Irgendwie bekomme ich hier bei Euch das Gefühl, dass ich wieder nach Hause gekommen bin.  Da, wo ich mich die letzten 15 Jahre herumgetrieben habe, war es teilweise schauerlich - zum Fürchten! Manchmal war es so schlimm, dass ich dachte, es sei besser, mich von diesem Planeten zu verabschieden, und mir einen anderen zu suchen. Aber das ist mittlerweile überwunden. Ich bleib wohl noch eine Weile.

Da Euch die Bilder offensichtlich gefallen, hier noch ein kleiner Nachschlag von der letzten Aktion an meinem Privatpool:


























Ich warte jetzt noch, bis der Nachtfrost vorbei ist - dann gehe ich wieder an den Pool. Diesmal werde ich die beiden Hardys mit Pins einsetzen: Die Matchmaker mit der Alcocks Match Aerial und Pose, die Swingtip mit gespließter Bambus-Schwingspitze und der kleinen Alcocks Spinning Aerial. Da ich fast in der Mitte des Pools fischen muss, werde ich meinen Wurfhaken einsetzen.  Es gibt außer den Karpfen auch kleinere Karauschen die Menge. Um nicht ständig mit wild kämpfenden Karauschen am Haken die Futterstelle zu beunruhigen, muss ich mit großen Teigbommeln an meinem bewährten Teighaarsystem fischen (federleichte Spiralen am Haar, auf die der Teig gedrückt wird - die meisten von Euch werden es kennen. Für die anderen mache ich eine Nahaufnahme!)

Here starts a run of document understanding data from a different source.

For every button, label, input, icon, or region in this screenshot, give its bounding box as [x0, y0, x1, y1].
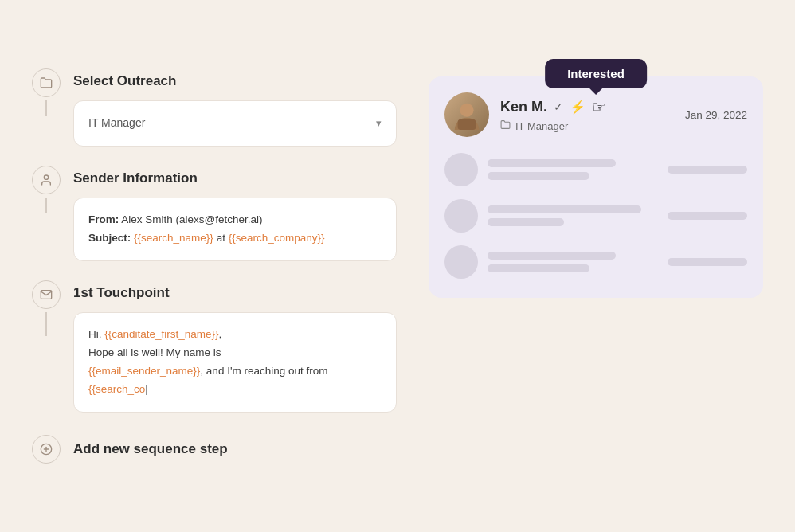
from-label: From: — [88, 213, 119, 225]
connector-line-2 — [45, 198, 47, 213]
connector-line-3 — [45, 312, 47, 336]
lightning-icon: ⚡ — [570, 100, 585, 115]
role-folder-icon — [500, 119, 511, 132]
skeleton-end-3 — [668, 258, 747, 266]
section-select-outreach: Select Outreach IT Manager ▾ — [32, 68, 397, 166]
section-content-2: Sender Information From: Alex Smith (ale… — [73, 166, 397, 280]
connector-1 — [32, 68, 61, 119]
skeleton-line-3b — [488, 264, 589, 272]
svg-rect-6 — [458, 119, 476, 130]
skeleton-row-3 — [444, 245, 747, 279]
skeleton-end-1 — [668, 166, 747, 174]
candidate-role: IT Manager — [515, 120, 568, 132]
sender-info-title: Sender Information — [73, 166, 397, 186]
from-value: Alex Smith (alexs@fetcher.ai) — [121, 213, 262, 225]
sender-name-var: {{email_sender_name}} — [88, 365, 200, 377]
avatar — [444, 92, 489, 137]
folder-icon — [32, 68, 61, 97]
dropdown-value: IT Manager — [88, 114, 145, 133]
candidate-role-row: IT Manager — [500, 119, 674, 132]
skeleton-avatar-1 — [444, 153, 478, 186]
svg-point-5 — [460, 104, 473, 117]
skeleton-avatar-3 — [444, 245, 478, 279]
sender-info-card: From: Alex Smith (alexs@fetcher.ai) Subj… — [73, 198, 397, 261]
cursor: | — [145, 383, 148, 395]
skeleton-lines-1 — [488, 159, 658, 180]
connector-3 — [32, 280, 61, 339]
section-content-3: 1st Touchpoint Hi, {{canditate_first_nam… — [73, 280, 397, 432]
search-co-var: {{search_co — [88, 383, 145, 395]
candidate-name: Ken M. — [500, 99, 547, 115]
skeleton-lines-3 — [488, 252, 658, 272]
subject-line: Subject: {{search_name}} at {{search_com… — [88, 229, 382, 248]
skeleton-line-2a — [488, 205, 641, 213]
interested-badge: Interested — [545, 59, 647, 88]
candidate-date: Jan 29, 2022 — [685, 109, 747, 121]
connector-2 — [32, 166, 61, 217]
section-content-1: Select Outreach IT Manager ▾ — [73, 68, 397, 166]
subject-label: Subject: — [88, 232, 131, 244]
first-name-var: {{canditate_first_name}} — [104, 328, 218, 340]
search-company-var: {{search_company}} — [229, 232, 325, 244]
touchpoint-title: 1st Touchpoint — [73, 280, 397, 301]
main-container: Select Outreach IT Manager ▾ Sender — [0, 45, 795, 487]
skeleton-line-1b — [488, 172, 589, 180]
touchpoint-body: Hi, {{canditate_first_name}}, Hope all i… — [88, 326, 382, 399]
reaching-text: , and I'm reaching out from — [200, 365, 327, 377]
add-step-button[interactable] — [32, 435, 61, 464]
touchpoint-card[interactable]: Hi, {{canditate_first_name}}, Hope all i… — [73, 312, 397, 413]
from-line: From: Alex Smith (alexs@fetcher.ai) — [88, 211, 382, 229]
candidate-header: Ken M. ✓ ⚡ ☞ IT Manager Jan 2 — [444, 92, 747, 137]
hope-text: Hope all is well! My name is — [88, 346, 221, 358]
add-step-label: Add new sequence step — [73, 441, 228, 457]
comma: , — [219, 328, 222, 340]
skeleton-rows — [444, 153, 747, 279]
skeleton-line-1a — [488, 159, 616, 167]
outreach-dropdown[interactable]: IT Manager ▾ — [73, 100, 397, 147]
skeleton-avatar-2 — [444, 199, 478, 233]
skeleton-lines-2 — [488, 205, 658, 226]
section-first-touchpoint: 1st Touchpoint Hi, {{canditate_first_nam… — [32, 280, 397, 432]
add-step-section: Add new sequence step — [32, 435, 397, 464]
candidate-name-row: Ken M. ✓ ⚡ ☞ — [500, 97, 674, 116]
preview-card: Ken M. ✓ ⚡ ☞ IT Manager Jan 2 — [429, 76, 763, 298]
skeleton-row-2 — [444, 199, 747, 233]
skeleton-line-2b — [488, 218, 564, 226]
search-name-var: {{search_name}} — [134, 232, 213, 244]
left-panel: Select Outreach IT Manager ▾ Sender — [32, 68, 397, 463]
section-sender-information: Sender Information From: Alex Smith (ale… — [32, 166, 397, 280]
cursor-icon: ☞ — [592, 97, 606, 116]
candidate-info: Ken M. ✓ ⚡ ☞ IT Manager — [500, 97, 674, 132]
email-icon — [32, 280, 61, 309]
person-icon — [32, 166, 61, 194]
svg-point-0 — [44, 175, 48, 179]
skeleton-line-3a — [488, 252, 616, 260]
right-panel: Interested Ken M. ✓ ⚡ — [429, 76, 763, 298]
connector-line-1 — [45, 100, 47, 116]
hi-text: Hi, — [88, 328, 104, 340]
chevron-down-icon: ▾ — [376, 115, 382, 132]
subject-at: at — [217, 232, 229, 244]
select-outreach-title: Select Outreach — [73, 68, 397, 89]
skeleton-row-1 — [444, 153, 747, 186]
skeleton-end-2 — [668, 212, 747, 220]
checkmark-icon: ✓ — [554, 100, 563, 113]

Anmerkung: Jede Aktion am Pool zieht sich bei mir immer über mehrere Tage. Da er in einem Park nur einige Kilometer von meiner Wohnung liegt, fahre ich abends nach Hause, und komme am nächsten Morgen wieder. Daher unterschiedliches Gerät und verschiedene Klamotten.


----------



## geomas (28. März 2020)

Danke für die wunderbaren Fotos vom Pool!
Über einen Bericht zum Teighaarsystem würde ich mich sehr freuen.
Petri heil aus dem Norden der Republik!


----------



## Vincent Kluwe-Yorck (28. März 2020)

Nachtrag: Sehe gerade, dass ich sogar eine Nahaufnahme des Teighaar-Systems im Archiv habe:






Die Spiralen habe ich mir vor Jahrhunderten speziell von einer Federfabrik in drei Größen aus einem Spezialedelstahl herstellen lassen: Sie sind so leicht, dass sie auf dem Wasser schwimmen! (Gehalten durch die Oberflächenspannung.) Cormoran hat sie ein paar Jahre vertrieben. Da ich noch ein paar Tausend in Reserve habe, bin ich für die nächsten Hundert Jahre gut ausgestattet. Wenn mich jemand von Euch trifft, kann ich jedem eine Handvoll kostenlos abgeben!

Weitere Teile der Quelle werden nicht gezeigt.